Continuation KD: Improved Knowledge Distillation through the Lens of Continuation Optimization
This addresses limitations in knowledge distillation for improving small models in natural language understanding and computer vision, representing an incremental advancement.
The paper tackles the problems of capacity gap and teacher noise in knowledge distillation by proposing Continuation-KD, a method inspired by continuation optimization that smooths the training objective. It achieves state-of-the-art performance on NLU and computer vision benchmarks, with improvements such as a 1.2% average gain on GLUE.

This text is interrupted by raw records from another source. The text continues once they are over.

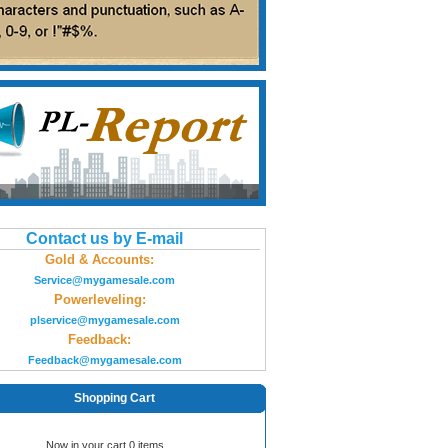
Contact us by E-mail
Gold & Accounts:
Service@mygamesale.com
Powerleveling:
plservice@mygamesale.com
Feedback:
Feedback@mygamesale.com
Shopping Cart
Now in your cart 0 items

Knowledge Distillation (KD) has been extensively used for natural language understanding (NLU) tasks to improve a small model's (a student) generalization by transferring the knowledge from a larger model (a teacher). Although KD methods achieve state-of-the-art performance in numerous settings, they suffer from several problems limiting their performance. It is shown in the literature that the capacity gap between the teacher and the student networks can make KD ineffective. Additionally, existing KD techniques do not mitigate the noise in the teacher's output: modeling the noisy behaviour of the teacher can distract the student from learning more useful features. We propose a new KD method that addresses these problems and facilitates the training compared to previous techniques. Inspired by continuation optimization, we design a training procedure that optimizes the highly non-convex KD objective by starting with the smoothed version of this objective and making it more complex as the training proceeds. Our method (Continuation-KD) achieves state-of-the-art performance across various compact architectures on NLU (GLUE benchmark) and computer vision tasks (CIFAR-10 and CIFAR-100).